Zu den am meisten beängstigenden Worten Jesu zählen wohl die Mahnreden von der Ankunft des Menschensohnes. Ist denn hier wirklich die Rede von einer fernen Zukunft, oder sammeln sich in diesem Bild im Grunde nicht schon all die Erfahrungen Jesu (und des Markus) mit seinen Zeitgenossen?

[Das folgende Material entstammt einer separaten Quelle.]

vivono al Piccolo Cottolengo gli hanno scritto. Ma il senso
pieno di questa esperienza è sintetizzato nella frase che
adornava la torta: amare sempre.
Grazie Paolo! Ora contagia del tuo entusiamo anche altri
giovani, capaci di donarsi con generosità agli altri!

So verborgen auch immer Jesus von sich selber spricht, in manchen Andeutungen lässt er durchblicken, dass in ihm all das lebt, was man an Heil erwartet und was in der Gestalt des kommenden Menschensohnes (nach der Weissagung aus Dan 7,13) personifiziert ist.

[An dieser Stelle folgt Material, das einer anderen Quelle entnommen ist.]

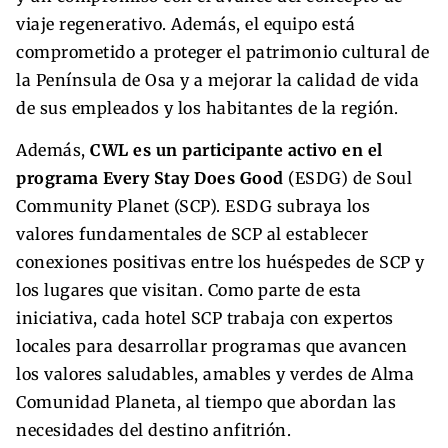
viaje regenerativo. Además, el equipo está
comprometido a proteger el patrimonio cultural de
la Península de Osa y a mejorar la calidad de vida
de sus empleados y los habitantes de la región.
Además,
CWL es un participante activo en el
programa Every Stay Does Good
(ESDG) de Soul
Community Planet (SCP). ESDG subraya los
valores fundamentales de SCP al establecer
conexiones positivas entre los huéspedes de SCP y
los lugares que visitan. Como parte de esta
iniciativa, cada hotel SCP trabaja con expertos
locales para desarrollar programas que avancen
los valores saludables, amables y verdes de Alma
Comunidad Planeta, al tiempo que abordan las
necesidades del destino anfitrión.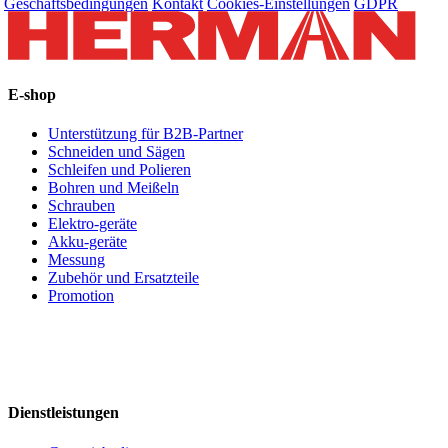
Geschäftsbedingungen
Kontakt
Cookies-Einstellungen
GDPR
E-shop
Unterstützung für B2B-Partner
Schneiden und Sägen
Schleifen und Polieren
Bohren und Meißeln
Schrauben
Elektro-geräte
Akku-geräte
Messung
Zubehör und Ersatzteile
Promotion
Dienstleistungen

Um zu verstehen, was hier gesagt werden soll, darf man sich daher keine ferne Zukunft vorstellen; man darf nicht in See stechen wollen zu einem fernen Land Utopia; in uns selber und in jedem Menschen an unserer Seite lebt vielmehr alles, wozu wir eigentlich bestimmt sind. Im Herzen eines jeden Menschen lässt sich die Unendlichkeit des Himmels, die grenzenlose Schönheit der eigenen Seele, der Lockruf zur Weite einer unbegrenzten Freiheit entdecken und vernehmen, und eben dazu wollte Jesus einen jeden Menschen auffordern. Er wollte ihm Mut machen, an den Traum seines Lebens wirklich zu glauben; er sollte nicht denken, das Heil komme irgendwie von weit außerhalb seines eigenen Lebens; vielmehr sollte er sein Vertrauen darauf setzen, dass gerade in den kühnsten Visionen seiner selbst die wahre Gestalt seines Wesens sichtbar werde. Niemals also sollte er seine Kindheitsträume verlügen oder ihnen in Resignation abschwören. Wie sehr hat Jesus einen jeden förmlich angefleht, an sein Königtum zu glauben, den Wert seiner eigenen Person zu fühlen und die Augen aufzuschlagen für die Schönheit und die Größe, die in ihm liegt und die einen jeden Menschen, den wir näher kennenlernen, auszeichnet!

In vielen Gleichnissen hat Jesus so gesprochen. Seine Hände haben die Augen von Menschen berührt, die blind geworden waren in Einsamkeit und Hoffnungslosigkeit und die sich unter seinen Worten wieder öffneten zum Licht. Sie haben die Haut von Menschen berührt, die wie verätzt war von dem Gefühl der Scham, der Unreinheit und der Verwundung durch andere und die sich selbst zurückgegeben wurden, heil und ansehnlich unter den Augen anderer. Wie sehr hat Jesus glauben wollen an die Schönheit und die Würde eines jeden Menschen! Aber bis zur Bitterkeit musste er erleben, dass man sich die Ohren zuhielt und nicht hören wollte, dass man sich die Augen zuhielt und nicht sehen wollte, dass man sich den Mund zuhielt und nicht sprechen wollte. Denn immer findet und erfindet unser KZ-ähnlich umzäuntes Leben im Getto der Angst Gründe, sich selber zu schützen, sich weiter zu verbarrikadieren und sich geradezu pflichtweise vom Heil abzuschnüren.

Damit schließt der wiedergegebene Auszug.